[Start of section]

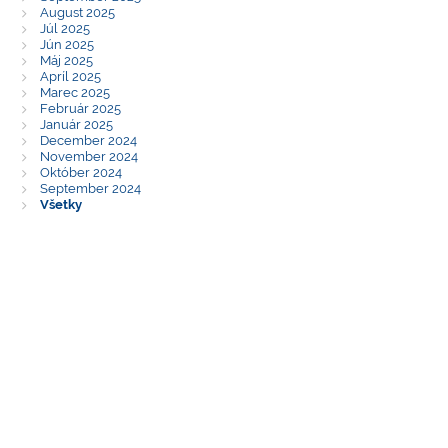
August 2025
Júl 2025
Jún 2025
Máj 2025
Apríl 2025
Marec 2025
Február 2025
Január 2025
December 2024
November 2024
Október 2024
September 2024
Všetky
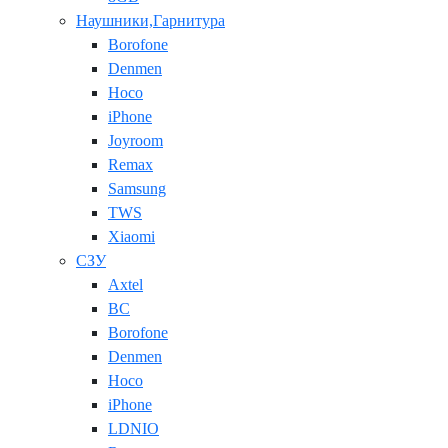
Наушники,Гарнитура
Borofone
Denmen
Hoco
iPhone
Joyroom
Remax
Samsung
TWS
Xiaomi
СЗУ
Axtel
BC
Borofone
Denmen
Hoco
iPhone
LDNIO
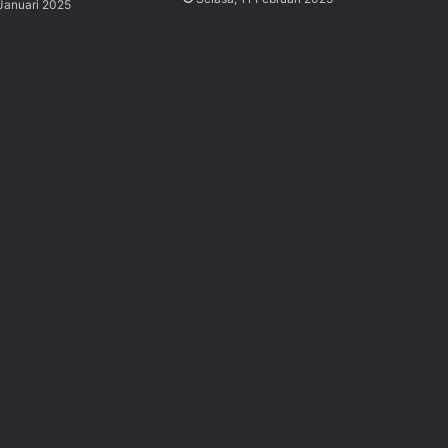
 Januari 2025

[End of section]

→ Problem to work on
Could you return all the entries exactly as they appear, minus the pictures?

→ Answer to this exercise
August 2025
Júl 2025
Jún 2025
Máj 2025
Apríl 2025
Marec 2025
Február 2025
Január 2025
December 2024
November 2024
Október 2024
September 2024
Všetky
Наушники,Гарнитура
Borofone
Denmen
Hoco
iPhone
Joyroom
Remax
Samsung
TWS
Xiaomi
СЗУ
Axtel
BC
Borofone
Denmen
Hoco
iPhone
LDNIO
 Januari 2025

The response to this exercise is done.